Saya benci menjadi asertif begini. Saya benci kalau harus
membuka pikiran dan menyilahkan hati untuk sedikit mengerti kamu. Tidak bisakah
saya mencintaimu lagi kini seperti dulu dengan skeptis dan kritis?
Saya rindu menolakmu mentah-mentah. Karena darinya, saya
belajar untuk lebih mengerti kamu.
Saya rindu membantahmu terang-terang. Karena darinya, saya
belajar untuk lebih menerima perbedaan kita.
Saya rindu meragu sembunyi-sembunyi. Karena darinya, saya
belajar untuk lebih mempercayai kebohongan.
SIALAN, KENAPA KITA BERUBAH JADI ORANG BAIK? APAKAH USIA
YANG MENGIKIS EGO KITA SEHINGGA MENCIPTA RASIONAL UNTUK MEMAKLUMI PERBEDAAN DI
ANTARA KITA?
KITA HARUS BERANTEM. KITA HARUS BERTENGKAR.
“Tidak bisa kah kita
saling mencintai dengan cara yang baik? Tidak bisa kah kita duduk dan bicara
tenang sebentar? Cooling down your mind” begitu juga katamu setahun silam.
TIDAK! TIDAK BISA! Tau kenapa? SAYA TIDAK BISA MENYAYANGIMU
DENGAN TENANG. USIK SAYA. BUAT SAYA GUSAR.
Tapi…
“I am still afraid to
you. Lo masih terlalu liar, gue nggak tenang”.
Fuck! Apa katamu barusan? Kamu masih takut pada saya? Saya
masih liar? Apa sih maksud kamu? Pura-pura buta kalau saya ini sudah jinak?
Pura-pura tuli kalau saya ini sudah tak mampu mengaum? Pura-pura lumpuh kalau
saya ini sudah mengikir kuku untuk mencakar?
Sudahlah jangan
dipaksakan, kalau memang hasrat itu masih ada dia akan mengalir ke muaranya.
Saya diam dan…tunggu…siapa yang barusan bicara?
Kamu tidak bisa
bohong, dia sudah menjadi bagian hidupmu. Jangan hilangkan dia.
Heh, siapa kamu?!
Hanya karena sesuatu
berubah, bukan berarti dia hilang. Buka matamu, coba lihat dia, dirimu, dan
kalian dari sisi yang berbeda. Kenakan lah kacamata yang lain. Cuci lah
lensanya agar kamu bisa melihat dengan jernih.
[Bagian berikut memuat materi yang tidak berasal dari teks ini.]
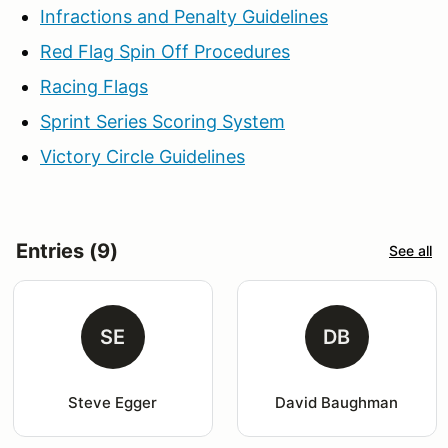
Infractions and Penalty Guidelines
Red Flag Spin Off Procedures
Racing Flags
Sprint Series Scoring System
Victory Circle Guidelines
Entries (9)
See all
SE
DB
Steve Egger
David Baughman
Kamu siapa?! Jangan berani bicara di belakang! Siapa kamu?!
Sini…kemari…aku ada di
sini. Di bagian terdalam dan tergelap. Tutup matamu, tarik nafas, dan kamu akan
menemukanku.
ANJ…..
“Hey, udah malem. Yuk,
pulang”. Ah, kamu mengagetkan saya saja!
“Yuk”, sambut saya
dari depan kamu dan dari sisi gelap saya.